TASK DIRECTIONS:
Print nothing but the lines below starting at the line that holds "Demonstraciniai Staliukai" and ending at the line that holds "Interessenten also genau", including both, each exactly as written.

────────

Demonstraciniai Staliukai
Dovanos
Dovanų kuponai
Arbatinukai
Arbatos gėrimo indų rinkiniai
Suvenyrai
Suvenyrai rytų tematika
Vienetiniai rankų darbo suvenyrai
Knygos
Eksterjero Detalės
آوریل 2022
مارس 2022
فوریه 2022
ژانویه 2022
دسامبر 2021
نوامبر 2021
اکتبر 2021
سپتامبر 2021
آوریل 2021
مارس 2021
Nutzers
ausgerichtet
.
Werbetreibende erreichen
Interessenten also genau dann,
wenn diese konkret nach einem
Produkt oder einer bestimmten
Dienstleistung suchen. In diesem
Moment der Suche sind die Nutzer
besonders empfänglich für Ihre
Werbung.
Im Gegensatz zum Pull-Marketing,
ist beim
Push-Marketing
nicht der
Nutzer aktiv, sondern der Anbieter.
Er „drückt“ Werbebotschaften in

────────

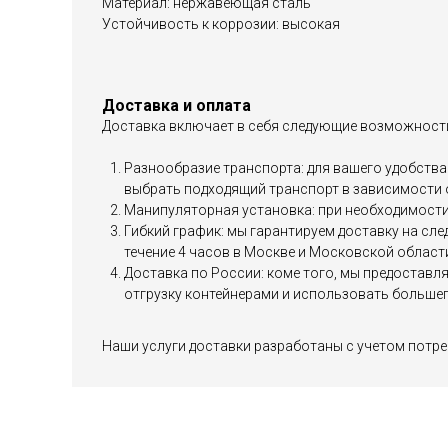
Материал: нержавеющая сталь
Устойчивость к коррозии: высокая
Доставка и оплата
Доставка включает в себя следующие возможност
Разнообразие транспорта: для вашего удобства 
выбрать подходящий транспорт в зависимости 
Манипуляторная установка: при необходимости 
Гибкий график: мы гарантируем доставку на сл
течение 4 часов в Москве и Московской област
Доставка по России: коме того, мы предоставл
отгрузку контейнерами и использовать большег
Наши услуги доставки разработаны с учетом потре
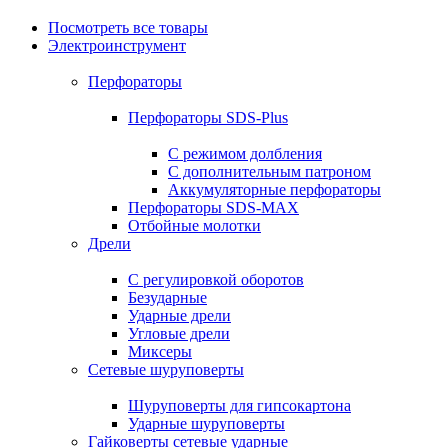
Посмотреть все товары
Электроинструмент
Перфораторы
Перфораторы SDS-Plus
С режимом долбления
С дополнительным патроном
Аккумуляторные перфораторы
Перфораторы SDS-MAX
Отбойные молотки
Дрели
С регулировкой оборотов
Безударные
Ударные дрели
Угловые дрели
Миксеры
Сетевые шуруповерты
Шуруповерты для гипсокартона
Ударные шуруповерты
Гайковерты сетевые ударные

────────

OUTPUT FOR THIS EXERCISE:
Demonstraciniai Staliukai
Dovanos
Dovanų kuponai
Arbatinukai
Arbatos gėrimo indų rinkiniai
Suvenyrai
Suvenyrai rytų tematika
Vienetiniai rankų darbo suvenyrai
Knygos
Eksterjero Detalės
آوریل 2022
مارس 2022
فوریه 2022
ژانویه 2022
دسامبر 2021
نوامبر 2021
اکتبر 2021
سپتامبر 2021
آوریل 2021
مارس 2021
Nutzers
ausgerichtet
.
Werbetreibende erreichen
Interessenten also genau dann,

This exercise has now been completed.